Attached is vmatch2.sas, which contains the necessary modifications to run OPTNET instead of ASSIGN.

Giamma14
Fluorite | Level 6

Thanks again,

I will be able to try when the installation is over. With Proc Assign I got errors when the distance for a combination of pair - control was set to missing (due to the control not being allowed for that particolar case).

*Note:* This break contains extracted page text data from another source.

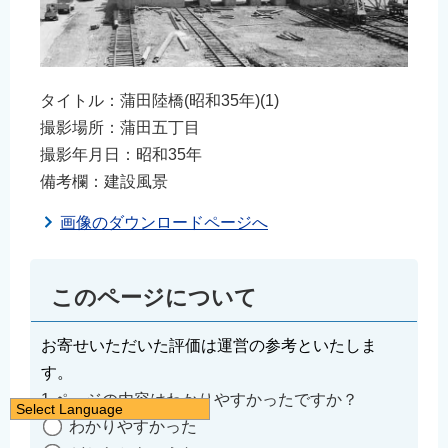
タイトル：蒲田陸橋(昭和35年)(1)
撮影場所：蒲田五丁目
撮影年月日：昭和35年
備考欄：建設風景
画像のダウンロードページへ
このページについて
お寄せいただいた評価は運営の参考といたしま
す。
1.ページの内容はわかりやすかったですか？
Select Language
わかりやすかった
日本語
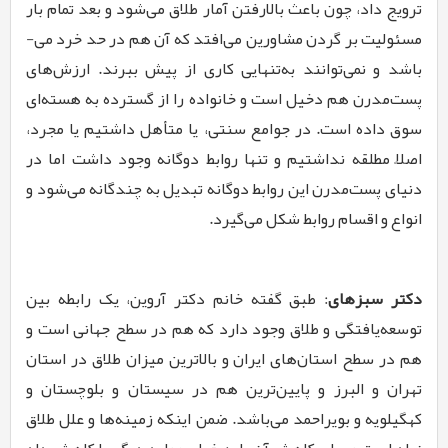
ترویج داد، چون باعث بالارفتن آمار طلاق می­‌شود و بعد تمام بار
مسئولیت بر گردن مشاورین می­‌افتد که آن هم در حد خرد می‌­
باشد و نمی­‌توانند به‌­تنهایی کاری از پیش ببرند. ارزش­‌های
پست‌­مدرن هم دخیل است و خانواده را از گسترده به هسته­‌ای
سوق داده است. در جوامع سنتی، یا متأهل داشتیم یا مجرد،
اصلاً مطلقه نداشتیم و تنها روابط دوگانه وجود داشت اما در
دنیای پست‌­مدرن این روابط دوگانه تبدیل به چندگانه می‌­شود و
انواع و اقسام روابط شکل می­‌گیرد.
دکتر سبزه­ای
: طبق گفته خانم دکتر آروین، یک رابطه بین
توسعه‌­یافتگی و طلاق وجود دارد که هم در سطح جهانی است و
هم در سطح استان‌­های ایران و بالاترین میزان طلاق در استان
تهران و البرز و پایین­‌ترین هم در سیستان و بلوچستان و
کهگیلویه و بویراحمد می­‌باشد. ضمن اینکه زمینه‌­ها و علل طلاق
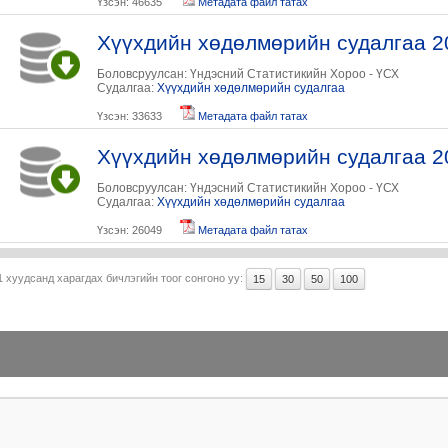
Үзсэн: 46635
Метадата файл татах
Хүүхдийн хөдөлмөрийн судалгаа 2
Боловсруулсан: Үндэсний Статистикийн Хороо - ҮСХ
Судалгаа:
Хүүхдийн хөдөлмөрийн судалгаа
Үзсэн: 33633
Метадата файл татах
Хүүхдийн хөдөлмөрийн судалгаа 2
Боловсруулсан: Үндэсний Статистикийн Хороо - ҮСХ
Судалгаа:
Хүүхдийн хөдөлмөрийн судалгаа
Үзсэн: 26049
Метадата файл татах
1 хуудсанд харагдах бичлэгийн тоог сонгоно уу:
15
30
50
100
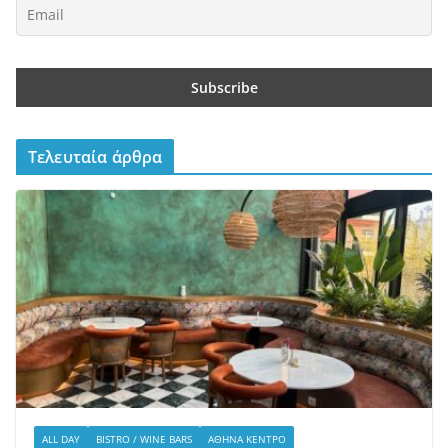
Τελευταία άρθρα
ALL DAY
BISTRO / WINE BARS
ΑΘΉΝΑ ΚΈΝΤΡΟ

Does Proc Optnet allow for missing?

Thanks,

Gianmario

RobPratt
SAS Super FREQ

Both PROC ASSIGN and PROC OPTNET allow missing values to represent ineligibility.  What errors did you get?

Giamma14
Fluorite | Level 6

Hi Rob,

here it is:

WARNING: The datum in observation 1 for variable control3693 has a nonzero fractional part after scaling by 1000.

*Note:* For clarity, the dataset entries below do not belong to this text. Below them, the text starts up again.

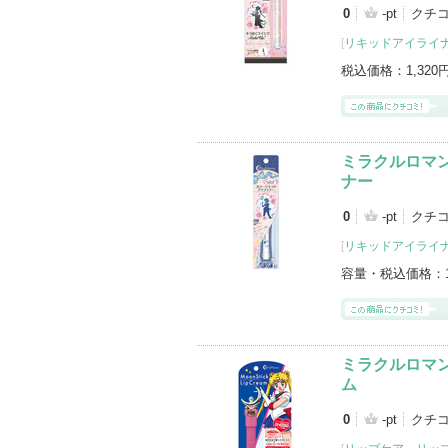
0
-pt
クチ
[
リキッドアイライ
税込価格：
1,320
ミラクルロマ
ナー
0
-pt
クチ
[
リキッドアイライ
容量・税込価格：
ミラクルロマ
ム
0
-pt
クチ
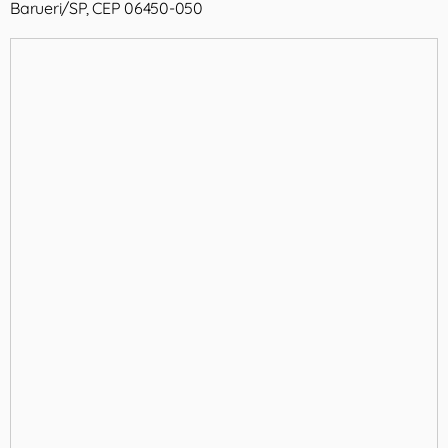
Barueri/SP, CEP 06450-050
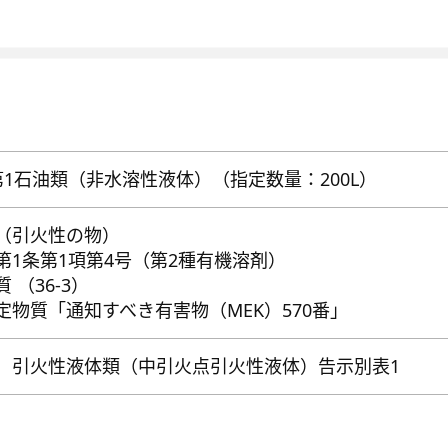
第1石油類（非水溶性液体）（指定数量：200L）
（引火性の物）
第1条第1項第4号（第2種有機溶剤）
 （36-3）
定物質「通知すべき有害物（MEK）570番」
 引火性液体類（中引火点引火性液体）告示別表1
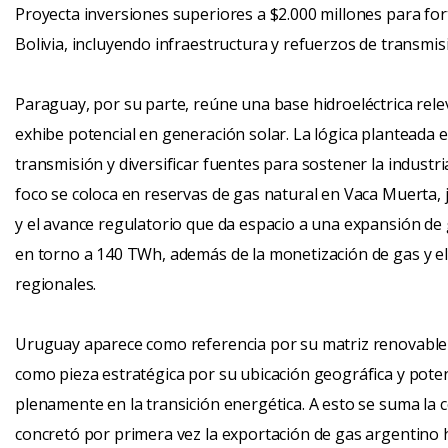
Proyecta inversiones superiores a $2.000 millones para fort
Bolivia, incluyendo infraestructura y refuerzos de transmis
Paraguay, por su parte, reúne una base hidroeléctrica rele
exhibe potencial en generación solar. La lógica planteada 
transmisión y diversificar fuentes para sostener la industria
foco se coloca en reservas de gas natural en Vaca Muerta, 
y el avance regulatorio que da espacio a una expansión de 
en torno a 140 TWh, además de la monetización de gas y el
regionales.
Uruguay aparece como referencia por su matriz renovable 
como pieza estratégica por su ubicación geográfica y poten
plenamente en la transición energética. A esto se suma la 
concretó por primera vez la exportación de gas argentino h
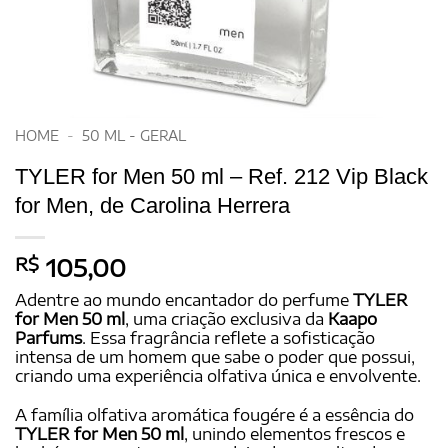
HOME
-
50 ML - GERAL
TYLER for Men 50 ml – Ref. 212 Vip Black
for Men, de Carolina Herrera
R$
105,00
Adentre ao mundo encantador do perfume
TYLER
for Men 50 ml
, uma criação exclusiva da
Kaapo
Parfums
. Essa fragrância reflete a sofisticação
intensa de um homem que sabe o poder que possui,
criando uma experiência olfativa única e envolvente.
A família olfativa aromática fougére é a essência do
TYLER for Men 50 ml
, unindo elementos frescos e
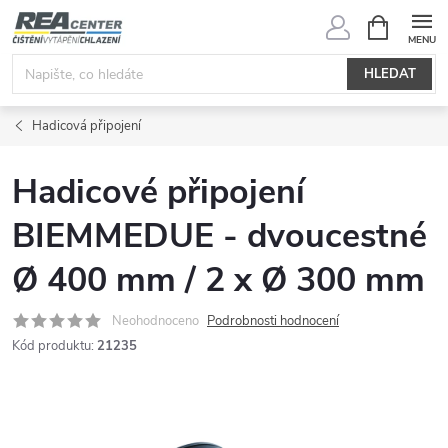
Přejít
NÁKUPNÍ
KOŠÍK
na
obsah
HLEDAT
Hadicová připojení
Hadicové připojení
BIEMMEDUE - dvoucestné
Ø 400 mm / 2 x Ø 300 mm
Neohodnoceno
Podrobnosti hodnocení
Kód produktu:
21235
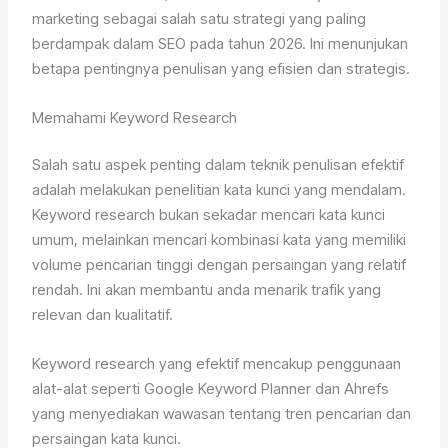
marketing sebagai salah satu strategi yang paling
berdampak dalam SEO pada tahun 2026. Ini menunjukan
betapa pentingnya penulisan yang efisien dan strategis.
Memahami Keyword Research
Salah satu aspek penting dalam teknik penulisan efektif
adalah melakukan penelitian kata kunci yang mendalam.
Keyword research bukan sekadar mencari kata kunci
umum, melainkan mencari kombinasi kata yang memiliki
volume pencarian tinggi dengan persaingan yang relatif
rendah. Ini akan membantu anda menarik trafik yang
relevan dan kualitatif.
Keyword research yang efektif mencakup penggunaan
alat-alat seperti Google Keyword Planner dan Ahrefs
yang menyediakan wawasan tentang tren pencarian dan
persaingan kata kunci.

WARNING: The datum in observation 1 for variable control4681 has a nonzero fractional part after scaling by 1000.

WARNING: The datum in observation 1 for variable control7565 has a nonzero fractional part after scaling by 1000.

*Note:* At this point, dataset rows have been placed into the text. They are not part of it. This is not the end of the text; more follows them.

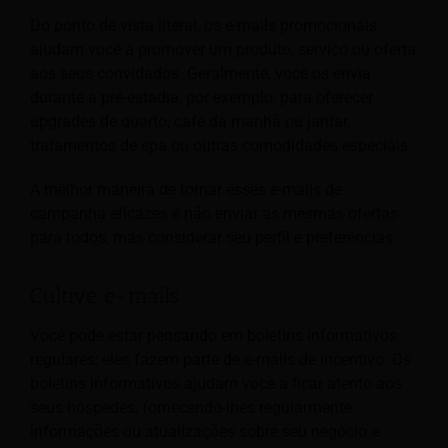
Do ponto de vista literal, os e-mails promocionais
ajudam você a promover um produto, serviço ou oferta
aos seus convidados. Geralmente, você os envia
durante a pré-estadia, por exemplo, para oferecer
upgrades de quarto, café da manhã ou jantar,
tratamentos de spa ou outras comodidades especiais.
A melhor maneira de tornar esses e-mails de
campanha eficazes é não enviar as mesmas ofertas
para todos, mas considerar seu perfil e preferências.
Cultive e-mails
Você pode estar pensando em boletins informativos
regulares; eles fazem parte de e-mails de incentivo. Os
boletins informativos ajudam você a ficar atento aos
seus hóspedes, fornecendo-lhes regularmente
informações ou atualizações sobre seu negócio e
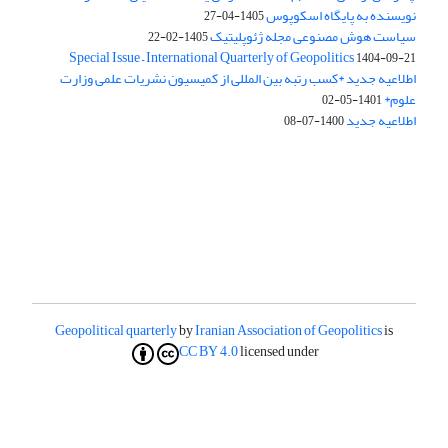
نویسنده به پایگاه اسکوپوس
1405-04-27
سیاست هوش مصنوعی مجله ژئوپلیتیک
1405-02-22
Special Issue – International Quarterly of Geopolitics
1404-09-21
اطلاعیه جدید *کسب رتبه بین المللی از کمیسیون نشریات علمی وزارت
علوم*
1401-05-02
اطلاعیه جدید
1400-07-08
Geopolitical quarterly
by
Iranian Association of Geopolitics
is
CC BY 4.0
licensed under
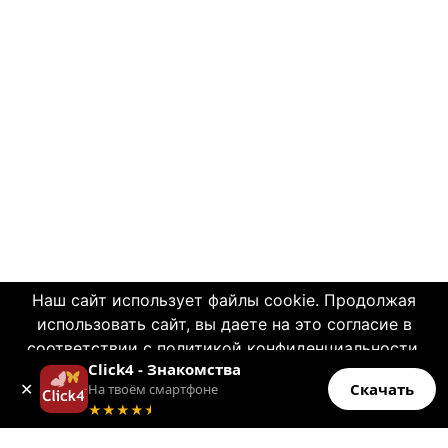
Наш сайт использует файлы cookie. Продолжая
использовать сайт, вы даете на это согласие в
соответствии с политикой конфиденциальности.
Click4 - Знакомства
OK
✕
Click4.co.il - это сайт знакомств с многолетней
Скачать
На твоём смартфоне
Больше информации
★★★★
★
историей и заслуженной надежной
репутацией. Со дня основания, в далеком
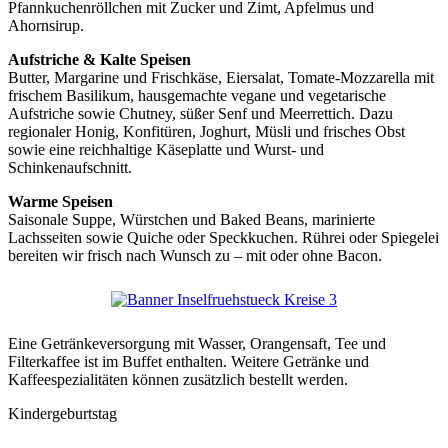
Pfannkuchenröllchen mit Zucker und Zimt, Apfelmus und
Ahornsirup.
Aufstriche & Kalte Speisen
Butter, Margarine und Frischkäse, Eiersalat, Tomate-Mozzarella mit
frischem Basilikum, hausgemachte vegane und vegetarische
Aufstriche sowie Chutney, süßer Senf und Meerrettich. Dazu
regionaler Honig, Konfitüren, Joghurt, Müsli und frisches Obst
sowie eine reichhaltige Käseplatte und Wurst- und
Schinkenaufschnitt.
Warme Speisen
Saisonale Suppe, Würstchen und Baked Beans, marinierte
Lachsseiten sowie Quiche oder Speckkuchen. Rührei oder Spiegelei
bereiten wir frisch nach Wunsch zu – mit oder ohne Bacon.
Eine Getränkeversorgung mit Wasser, Orangensaft, Tee und
Filterkaffee ist im Buffet enthalten. Weitere Getränke und
Kaffeespezialitäten können zusätzlich bestellt werden.
Kindergeburtstag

WARNING: The datum in observation 1 for variable control10922 has a nonzero fractional part after scaling by 1000.

WARNING: The datum in observation 2 for variable control4749 has a nonzero fractional part after scaling by 1000.

WARNING: The datum in observation 2 for variable control6059 has a nonzero fractional part after scaling by 1000.

WARNING: The datum in observation 2 for variable control11536 has a nonzero fractional part after scaling by 1000.

WARNING: The datum in observation 3 for variable control10249 has a nonzero fractional part after scaling by 1000.

WARNING: The datum in observation 3 for variable control12075 has a nonzero fractional part after scaling by 1000.

WARNING: The datum in observation 3 for variable control12332 has a nonzero fractional part after scaling by 1000.

WARNING: The datum in observation 4 for variable control6950 has a nonzero fractional part after scaling by 1000.

WARNING: The datum in observation 4 for variable control11389 has a nonzero fractional part after scaling by 1000.

WARNING: The datum in observation 5 for variable control1105 has a nonzero fractional part after scaling by 1000.

WARNING: The datum in observation 5 for variable control1825 has a nonzero fractional part after scaling by 1000.

WARNING: The datum in observation 5 for variable control2726 has a nonzero fractional part after scaling by 1000.

WARNING: The datum in observation 5 for variable control3345 has a nonzero fractional part after scaling by 1000.

WARNING: The datum in observation 5 for variable control3692 has a nonzero fractional part after scaling by 1000.

WARNING: The datum in observation 5 for variable control3955 has a nonzero fractional part after scaling by 1000.

WARNING: The datum in observation 5 for variable control6351 has a nonzero fractional part after scaling by 1000.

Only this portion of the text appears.